All of which has inspired the Columbia Springs staff to “reboot” a favorite autumn event that’s now headed for Saturday morning, Oct. 17, McLachlan said. The Family Nature Fest used to be the “Family Field Trip,” she said, but folks found that name confusing. Did a field trip mean a school bus ride? On a weekend? That wasn’t the idea, McLachlan said.

Now, the renamed retreat into that awesome forest — yes, it certainly is — aims to meet kids like Irving where they are, and ease them past their fears. That means splitting them into small groups for lots of one-on-one attention, and it certainly means welcoming them in their own language.

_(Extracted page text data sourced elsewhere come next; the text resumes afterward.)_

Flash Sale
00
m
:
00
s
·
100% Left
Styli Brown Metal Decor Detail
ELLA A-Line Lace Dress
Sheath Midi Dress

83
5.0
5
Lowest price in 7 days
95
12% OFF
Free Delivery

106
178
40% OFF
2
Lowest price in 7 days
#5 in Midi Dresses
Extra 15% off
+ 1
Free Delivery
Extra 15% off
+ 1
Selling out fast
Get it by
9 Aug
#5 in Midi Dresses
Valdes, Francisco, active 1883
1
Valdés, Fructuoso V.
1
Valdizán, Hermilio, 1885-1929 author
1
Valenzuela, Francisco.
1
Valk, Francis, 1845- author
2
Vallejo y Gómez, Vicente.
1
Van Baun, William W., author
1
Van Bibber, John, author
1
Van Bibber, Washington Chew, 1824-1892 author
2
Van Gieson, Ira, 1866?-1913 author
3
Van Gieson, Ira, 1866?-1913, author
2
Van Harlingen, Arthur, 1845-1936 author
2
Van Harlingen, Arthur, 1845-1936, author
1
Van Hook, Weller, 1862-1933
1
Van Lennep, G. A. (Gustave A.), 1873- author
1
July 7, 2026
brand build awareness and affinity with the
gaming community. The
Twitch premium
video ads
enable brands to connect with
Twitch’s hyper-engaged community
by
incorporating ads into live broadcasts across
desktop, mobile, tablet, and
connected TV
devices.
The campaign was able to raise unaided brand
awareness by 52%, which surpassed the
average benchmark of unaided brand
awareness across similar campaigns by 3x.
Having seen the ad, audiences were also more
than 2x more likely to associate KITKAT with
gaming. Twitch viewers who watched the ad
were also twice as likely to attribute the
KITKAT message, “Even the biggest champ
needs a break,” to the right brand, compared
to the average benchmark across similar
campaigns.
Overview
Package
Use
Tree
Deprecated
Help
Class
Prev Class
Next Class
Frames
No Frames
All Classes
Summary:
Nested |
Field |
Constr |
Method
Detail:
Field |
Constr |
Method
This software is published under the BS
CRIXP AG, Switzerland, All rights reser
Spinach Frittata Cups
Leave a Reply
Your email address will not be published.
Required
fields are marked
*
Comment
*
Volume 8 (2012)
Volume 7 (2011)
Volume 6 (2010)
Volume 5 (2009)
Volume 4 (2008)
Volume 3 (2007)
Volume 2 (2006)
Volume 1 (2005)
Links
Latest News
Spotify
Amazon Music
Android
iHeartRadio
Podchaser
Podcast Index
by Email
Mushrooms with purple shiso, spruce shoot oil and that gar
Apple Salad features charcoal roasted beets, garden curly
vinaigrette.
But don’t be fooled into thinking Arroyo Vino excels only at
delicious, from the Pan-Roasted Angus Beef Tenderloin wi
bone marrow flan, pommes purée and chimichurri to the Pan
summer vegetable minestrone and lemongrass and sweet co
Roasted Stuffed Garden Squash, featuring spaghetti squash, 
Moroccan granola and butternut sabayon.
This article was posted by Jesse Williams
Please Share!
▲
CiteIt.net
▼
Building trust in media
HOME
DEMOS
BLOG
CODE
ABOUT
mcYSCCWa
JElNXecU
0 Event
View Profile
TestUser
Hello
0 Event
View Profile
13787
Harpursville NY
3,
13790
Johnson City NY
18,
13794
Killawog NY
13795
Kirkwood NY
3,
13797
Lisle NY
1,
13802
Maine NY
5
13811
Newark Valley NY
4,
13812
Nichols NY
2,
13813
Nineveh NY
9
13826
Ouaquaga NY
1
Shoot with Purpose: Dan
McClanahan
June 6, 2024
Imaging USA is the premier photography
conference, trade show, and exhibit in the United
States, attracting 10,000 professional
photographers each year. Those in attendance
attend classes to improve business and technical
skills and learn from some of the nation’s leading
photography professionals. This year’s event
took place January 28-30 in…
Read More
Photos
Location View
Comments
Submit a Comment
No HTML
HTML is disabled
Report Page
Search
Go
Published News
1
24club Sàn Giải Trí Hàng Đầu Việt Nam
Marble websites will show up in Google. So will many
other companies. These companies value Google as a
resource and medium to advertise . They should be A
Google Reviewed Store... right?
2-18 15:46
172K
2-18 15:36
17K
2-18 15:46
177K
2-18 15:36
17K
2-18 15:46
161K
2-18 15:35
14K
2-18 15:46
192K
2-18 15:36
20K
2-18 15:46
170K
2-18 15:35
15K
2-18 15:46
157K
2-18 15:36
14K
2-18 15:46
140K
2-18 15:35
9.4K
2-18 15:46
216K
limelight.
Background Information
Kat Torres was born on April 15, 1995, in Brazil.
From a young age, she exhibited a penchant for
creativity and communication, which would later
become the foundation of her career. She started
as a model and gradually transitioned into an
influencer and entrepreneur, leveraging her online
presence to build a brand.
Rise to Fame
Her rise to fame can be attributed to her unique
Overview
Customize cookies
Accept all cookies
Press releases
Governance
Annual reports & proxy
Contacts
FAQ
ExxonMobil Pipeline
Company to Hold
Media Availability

“We really need to be doing that,” said McLachlan. “We want to be getting to know the kids and their families. The kids have more fun, and kids who wouldn’t work together or even talk to each other come out of their shells.”

So get ready for “Los Arboles de Columbia Springs” — “The Trees of Columbia Springs” — a bilingual nature hike through the lush 100-acre property in East Vancouver, to be led by Kallestad at 10 a.m.

Even better, McLachlan added, event sponsor On Point Community Credit Union will provide several volunteer staffers who are bilingual; they’ll be on hand for the whole event, helping out with anything Spanish speakers need — including additional bilingual guided tours of the grounds for small groups.

More easy hikes and tours are planned for the Family Nature Fest, too: fish hatchery tours, a “story and stroll” for toddlers, a fungi hike and even a “forest pharmacy” hike where you’ll be able to learn about traditional medicines and forest edibles. One of Kallestad’s great passions is ethnobotany — the study of relationships between plants and people.

“Our culture has become so health conscious. Parents seem to get really engaged about that,” said McLachlan. And kids, she added, seem to just want to taste and smell and touch everything — once they come out of their shells, that is.

“We’re in the city but we have all these forests and steams and wetlands here,” Kallestad said to a group of arriving elementary school kids who were stepping off a bus one morning last week. “We have 100 acres here — for the fish, and for the animals and for you.”